Biomedical Informatics Research Lab, School of Basic Medicine and Clinical Pharmacy, China Pharmaceutical University, Nanjing, 211198, China.
Big Data Research Institute, China Pharmaceutical University, Nanjing, 211198, China.
Infect Dis Poverty. 2020 Apr 28;9(1):45. doi: 10.1186/s40249-020-00662-x.
Since its discovery in December 2019, severe acute respiratory syndrome coronavirus 2 (SARS-CoV-2) has infected more than 2 180 000 people worldwide and has caused more than 150 000 deaths as of April 16, 2020. SARS-CoV-2, which is the virus causing coronavirus disease 2019 (COVID-19), uses the angiotensin-converting enzyme 2 (ACE2) as a cell receptor to invade human cells. Thus, ACE2 is the key to understanding the mechanism of SARS-CoV-2 infection. This study is to investigate the ACE2 expression in various human tissues in order to provide insights into the mechanism of SARS-CoV-2 infection.
We compared ACE2 expression levels across 31 normal human tissues between males and females and between younger (ages ≤ 49 years) and older (ages > 49 years) persons using two-sided Student's t test. We also investigated the correlations between ACE2 expression and immune signatures in various tissues using Pearson's correlation test.
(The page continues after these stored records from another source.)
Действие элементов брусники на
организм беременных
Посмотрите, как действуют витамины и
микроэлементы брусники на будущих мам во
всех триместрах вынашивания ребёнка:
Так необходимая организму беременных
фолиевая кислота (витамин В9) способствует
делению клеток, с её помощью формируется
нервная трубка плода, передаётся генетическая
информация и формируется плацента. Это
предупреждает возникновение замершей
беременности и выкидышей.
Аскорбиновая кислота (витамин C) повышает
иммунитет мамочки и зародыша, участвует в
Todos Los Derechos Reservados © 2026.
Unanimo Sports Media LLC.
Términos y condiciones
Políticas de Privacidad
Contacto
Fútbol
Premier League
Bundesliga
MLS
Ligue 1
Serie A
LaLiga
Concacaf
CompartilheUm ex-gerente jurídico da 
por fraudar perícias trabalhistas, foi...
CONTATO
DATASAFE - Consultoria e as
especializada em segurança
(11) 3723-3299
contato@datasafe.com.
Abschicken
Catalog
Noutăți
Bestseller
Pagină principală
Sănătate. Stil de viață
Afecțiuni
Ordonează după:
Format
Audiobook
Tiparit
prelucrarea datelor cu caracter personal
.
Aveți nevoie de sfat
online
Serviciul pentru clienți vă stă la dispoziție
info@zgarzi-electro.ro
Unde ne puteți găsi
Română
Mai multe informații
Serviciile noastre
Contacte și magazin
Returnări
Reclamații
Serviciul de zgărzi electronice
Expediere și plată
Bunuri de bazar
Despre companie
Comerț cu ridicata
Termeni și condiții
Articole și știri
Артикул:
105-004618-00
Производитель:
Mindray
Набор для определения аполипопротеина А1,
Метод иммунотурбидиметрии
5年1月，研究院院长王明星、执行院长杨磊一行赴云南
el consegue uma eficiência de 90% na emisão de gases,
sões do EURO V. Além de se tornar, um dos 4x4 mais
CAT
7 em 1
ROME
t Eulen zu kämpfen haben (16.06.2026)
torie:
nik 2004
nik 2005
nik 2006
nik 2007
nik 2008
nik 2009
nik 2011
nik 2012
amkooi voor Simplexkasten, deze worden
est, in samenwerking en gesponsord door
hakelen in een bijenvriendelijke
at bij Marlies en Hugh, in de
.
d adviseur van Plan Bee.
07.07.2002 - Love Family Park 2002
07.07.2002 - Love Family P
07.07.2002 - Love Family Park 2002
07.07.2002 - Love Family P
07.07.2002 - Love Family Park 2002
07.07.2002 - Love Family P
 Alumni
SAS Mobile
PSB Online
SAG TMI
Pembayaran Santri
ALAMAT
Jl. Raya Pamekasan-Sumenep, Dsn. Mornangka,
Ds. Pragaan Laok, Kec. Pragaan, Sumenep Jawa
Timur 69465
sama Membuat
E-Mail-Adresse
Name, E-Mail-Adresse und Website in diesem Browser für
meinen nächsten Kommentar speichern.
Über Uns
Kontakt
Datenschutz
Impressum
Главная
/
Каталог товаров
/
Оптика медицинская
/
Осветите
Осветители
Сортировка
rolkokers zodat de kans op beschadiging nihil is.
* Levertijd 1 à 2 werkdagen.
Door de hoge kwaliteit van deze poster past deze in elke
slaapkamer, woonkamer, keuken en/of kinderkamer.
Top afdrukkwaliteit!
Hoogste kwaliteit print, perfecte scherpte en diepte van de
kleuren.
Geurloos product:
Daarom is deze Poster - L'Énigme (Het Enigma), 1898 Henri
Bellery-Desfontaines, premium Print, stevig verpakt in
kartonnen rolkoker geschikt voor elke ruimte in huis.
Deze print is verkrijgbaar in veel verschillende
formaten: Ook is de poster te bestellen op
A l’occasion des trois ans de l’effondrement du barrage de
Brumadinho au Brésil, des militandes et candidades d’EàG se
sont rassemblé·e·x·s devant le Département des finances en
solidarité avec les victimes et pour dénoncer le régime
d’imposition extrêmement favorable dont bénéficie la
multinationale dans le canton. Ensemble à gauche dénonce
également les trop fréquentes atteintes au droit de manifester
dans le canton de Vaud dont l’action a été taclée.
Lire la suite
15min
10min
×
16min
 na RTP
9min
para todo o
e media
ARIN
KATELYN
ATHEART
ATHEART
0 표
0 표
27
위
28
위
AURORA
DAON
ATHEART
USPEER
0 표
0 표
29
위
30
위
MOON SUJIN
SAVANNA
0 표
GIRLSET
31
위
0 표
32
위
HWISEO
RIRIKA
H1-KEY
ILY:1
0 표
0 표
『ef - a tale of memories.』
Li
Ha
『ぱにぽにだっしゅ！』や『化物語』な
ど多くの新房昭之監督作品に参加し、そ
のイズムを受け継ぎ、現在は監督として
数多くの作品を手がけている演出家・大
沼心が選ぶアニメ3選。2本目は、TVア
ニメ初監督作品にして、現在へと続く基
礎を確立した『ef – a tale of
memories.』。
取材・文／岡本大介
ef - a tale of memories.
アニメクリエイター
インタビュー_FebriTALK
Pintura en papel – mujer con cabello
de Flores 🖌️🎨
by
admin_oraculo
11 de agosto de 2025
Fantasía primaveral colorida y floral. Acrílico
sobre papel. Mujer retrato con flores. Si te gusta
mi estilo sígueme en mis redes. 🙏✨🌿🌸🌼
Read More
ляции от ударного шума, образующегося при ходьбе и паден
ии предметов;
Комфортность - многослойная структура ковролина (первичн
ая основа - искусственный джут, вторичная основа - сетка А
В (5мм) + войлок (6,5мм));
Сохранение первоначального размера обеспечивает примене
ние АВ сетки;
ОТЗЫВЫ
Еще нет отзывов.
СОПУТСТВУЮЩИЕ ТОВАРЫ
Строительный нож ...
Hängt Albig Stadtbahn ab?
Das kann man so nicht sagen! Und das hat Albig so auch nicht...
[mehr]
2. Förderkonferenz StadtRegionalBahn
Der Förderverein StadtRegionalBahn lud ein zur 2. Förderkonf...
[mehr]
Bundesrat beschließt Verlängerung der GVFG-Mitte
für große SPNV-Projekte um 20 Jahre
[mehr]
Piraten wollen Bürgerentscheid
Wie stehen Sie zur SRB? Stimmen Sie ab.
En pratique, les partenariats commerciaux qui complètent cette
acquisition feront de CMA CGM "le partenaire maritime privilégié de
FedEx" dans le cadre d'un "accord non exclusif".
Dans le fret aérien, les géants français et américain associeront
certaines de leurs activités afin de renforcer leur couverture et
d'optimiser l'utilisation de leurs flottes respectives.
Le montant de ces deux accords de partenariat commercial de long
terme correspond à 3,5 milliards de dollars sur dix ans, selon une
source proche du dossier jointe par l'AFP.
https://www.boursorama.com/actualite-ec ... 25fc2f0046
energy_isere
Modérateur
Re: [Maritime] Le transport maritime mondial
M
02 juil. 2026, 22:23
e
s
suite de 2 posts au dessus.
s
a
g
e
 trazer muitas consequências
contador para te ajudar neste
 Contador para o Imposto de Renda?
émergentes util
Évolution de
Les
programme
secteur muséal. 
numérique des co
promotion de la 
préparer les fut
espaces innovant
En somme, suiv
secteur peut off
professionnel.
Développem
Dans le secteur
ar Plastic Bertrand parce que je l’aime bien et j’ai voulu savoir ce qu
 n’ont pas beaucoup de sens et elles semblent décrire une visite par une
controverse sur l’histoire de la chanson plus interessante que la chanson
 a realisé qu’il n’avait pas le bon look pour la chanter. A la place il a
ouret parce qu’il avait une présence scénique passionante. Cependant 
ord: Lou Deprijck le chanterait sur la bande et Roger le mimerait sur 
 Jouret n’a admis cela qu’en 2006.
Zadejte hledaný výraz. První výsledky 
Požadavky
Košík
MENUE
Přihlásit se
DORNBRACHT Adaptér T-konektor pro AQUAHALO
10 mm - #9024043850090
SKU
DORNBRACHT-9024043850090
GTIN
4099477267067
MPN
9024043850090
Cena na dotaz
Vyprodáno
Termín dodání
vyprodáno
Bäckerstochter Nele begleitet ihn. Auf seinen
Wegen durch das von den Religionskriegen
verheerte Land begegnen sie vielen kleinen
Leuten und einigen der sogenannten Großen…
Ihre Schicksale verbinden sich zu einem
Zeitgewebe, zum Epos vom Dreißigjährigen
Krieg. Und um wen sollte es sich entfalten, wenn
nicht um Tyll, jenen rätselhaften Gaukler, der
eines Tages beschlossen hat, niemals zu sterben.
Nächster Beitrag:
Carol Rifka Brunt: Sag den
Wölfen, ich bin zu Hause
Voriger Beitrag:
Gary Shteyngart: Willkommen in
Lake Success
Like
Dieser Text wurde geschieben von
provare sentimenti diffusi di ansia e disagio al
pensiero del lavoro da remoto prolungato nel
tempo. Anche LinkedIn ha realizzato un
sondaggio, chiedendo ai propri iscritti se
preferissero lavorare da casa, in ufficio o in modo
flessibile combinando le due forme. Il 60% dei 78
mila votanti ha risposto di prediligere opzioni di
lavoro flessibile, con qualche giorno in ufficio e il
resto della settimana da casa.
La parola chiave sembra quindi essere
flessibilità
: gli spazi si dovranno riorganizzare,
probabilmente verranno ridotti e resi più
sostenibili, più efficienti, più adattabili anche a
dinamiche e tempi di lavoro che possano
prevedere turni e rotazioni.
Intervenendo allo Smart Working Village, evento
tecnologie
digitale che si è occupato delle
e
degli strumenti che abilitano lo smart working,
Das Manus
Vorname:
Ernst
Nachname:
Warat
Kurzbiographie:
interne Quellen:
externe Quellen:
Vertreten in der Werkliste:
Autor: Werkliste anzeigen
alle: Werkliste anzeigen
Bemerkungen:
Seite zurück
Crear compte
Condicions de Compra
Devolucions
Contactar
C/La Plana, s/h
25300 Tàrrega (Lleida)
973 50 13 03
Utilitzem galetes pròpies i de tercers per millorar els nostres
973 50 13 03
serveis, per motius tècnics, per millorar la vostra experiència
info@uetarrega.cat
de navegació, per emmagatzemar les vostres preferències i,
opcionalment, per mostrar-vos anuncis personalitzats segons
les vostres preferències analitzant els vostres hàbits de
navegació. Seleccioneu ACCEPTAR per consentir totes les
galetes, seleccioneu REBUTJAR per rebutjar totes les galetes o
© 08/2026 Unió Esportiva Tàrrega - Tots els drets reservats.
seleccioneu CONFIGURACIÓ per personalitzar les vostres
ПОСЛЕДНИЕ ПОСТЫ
ACE2 expression levels were the highest in the small intestine, testis, kidneys, heart, thyroid, and adipose tissue, and were the lowest in the blood, spleen, bone marrow, brain, blood vessels, and muscle. ACE2 showed medium expression levels in the lungs, colon, liver, bladder, and adrenal gland. ACE2 was not differentially expressed between males and females or between younger and older persons in any tissue. In the skin, digestive system, brain, and blood vessels, ACE2 expression levels were positively associated with immune signatures in both males and females. In the thyroid and lungs, ACE2 expression levels were positively and negatively associated with immune signatures in males and females, respectively, and in the lungs they had a positive and a negative correlation in the older and younger groups, respectively.
Our data indicate that SARS-CoV-2 may infect other tissues aside from the lungs and infect persons with different sexes, ages, and races equally. The different host immune responses to SARS-CoV-2 infection may partially explain why males and females, young and old persons infected with this virus have markedly distinct disease severity. This study provides new insights into the role of ACE2 in the SARS-CoV-2 pandemic.
自 2019 年 12 月发现以来,严重急性呼吸系统综合症冠状病毒 2(SARS-CoV-2)已在全球范围内感染了超过 21.8 万人,并导致截至 2020 年 4 月 16 日超过 15 万人死亡。SARS-CoV-2 是导致 2019 年冠状病毒病(COVID-19)的病毒,它使用血管紧张素转换酶 2(ACE2)作为细胞受体来侵入人体细胞。因此,ACE2 是了解 SARS-CoV-2 感染机制的关键。本研究旨在调查各种人体组织中的 ACE2 表达水平,以深入了解 SARS-CoV-2 感染的机制。
我们使用双侧学生 t 检验比较了男性和女性以及年龄≤49 岁和>49 岁的个体之间 31 种正常人体组织中 ACE2 的表达水平。我们还使用 Pearson 相关检验调查了各种组织中 ACE2 表达与免疫特征之间的相关性。
ACE2 的表达水平在小肠、睾丸、肾脏、心脏、甲状腺和脂肪组织中最高,在血液、脾脏、骨髓、大脑、血管和肌肉中最低。ACE2 在肺部、结肠、肝脏、膀胱和肾上腺中的表达水平中等。在任何组织中,ACE2 在男性和女性之间或在年轻和年长个体之间均无差异表达。在皮肤、消化系统、大脑和血管中,ACE2 的表达水平与男性和女性的免疫特征呈正相关。在甲状腺和肺部中,ACE2 的表达水平与男性和女性的免疫特征呈正相关和负相关,而在肺部中,在年长和年轻组中分别呈正相关和负相关。
我们的数据表明,SARS-CoV-2 可能感染肺部以外的其他组织,并平等感染不同性别、年龄和种族的个体。不同宿主对 SARS-CoV-2 感染的免疫反应可能部分解释了为什么感染这种病毒的男性和女性、年轻和年长个体的疾病严重程度有显著差异。本研究为 ACE2 在 SARS-CoV-2 大流行中的作用提供了新的见解。